I understand your anger. It is very reasonable.
This is an example of having blind faith in authority. Thinking that an appliance salesperson has somehow access superior knowledge, a better education and wide reaching experience when often for them it is just a boring job to make money for their executives while for you Bajaespuma it is a life passion that comes from the heart. Few appliance sales people service what they sell. Few sales people own the store. Small local stores stood by what they sold having a reputation to protect, but major retailers essentially put them out of business.
This is also an example of exactly how and why Maytag went under. People saw giant tubs, plentiful cycles and fancy styling at a reasonable looking price and bought them without hesitation. Only to then become outraged when the house filled with smoke or water 3 years latter. Word spread, Maytag lost sales, it was over.

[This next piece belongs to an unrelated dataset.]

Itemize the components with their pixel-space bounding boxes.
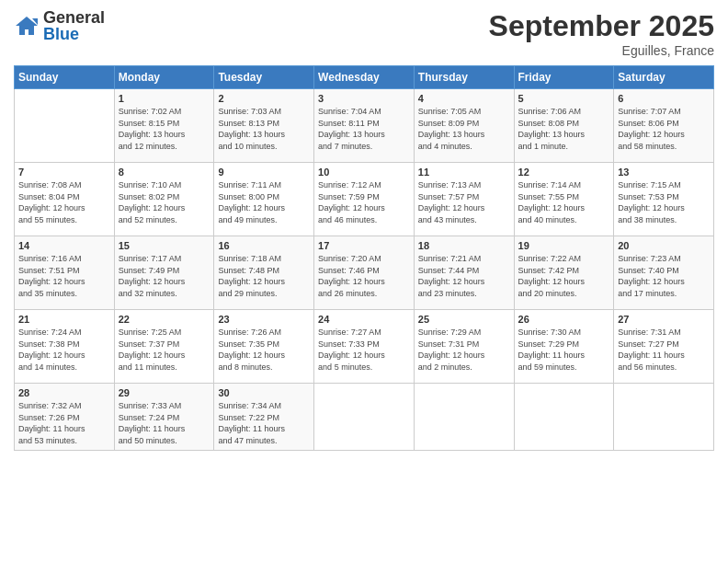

I remember telling them that not all Maytag appliances were bad, the genuine dependable cares were still the best out there but nobody was willing to listen. Everyone's thinking was binary, all or nothing. Either all Maytags were good or all Maytags were bad. No grey scale reasoning or anything in between. And we all know that line of thinking isn't just centered around appliances. Back then people not only had zero technical reasoning but also seemed to be afraid of what the parts looked like inside a machine. In advertising, in literature, in sales, ect there was a complete technical blackout beside Maytag's clear front DC panel. And this arrogance in people to reject any depth beyond the visible surface. 'I don't care what a center switch thing is'.
Fascinating how mass ignorance can be engineered so successfully. But people voted for the lowest cost average with the largest tub with the fewest rumors of breakdowns and the race to the bottom was in full motion.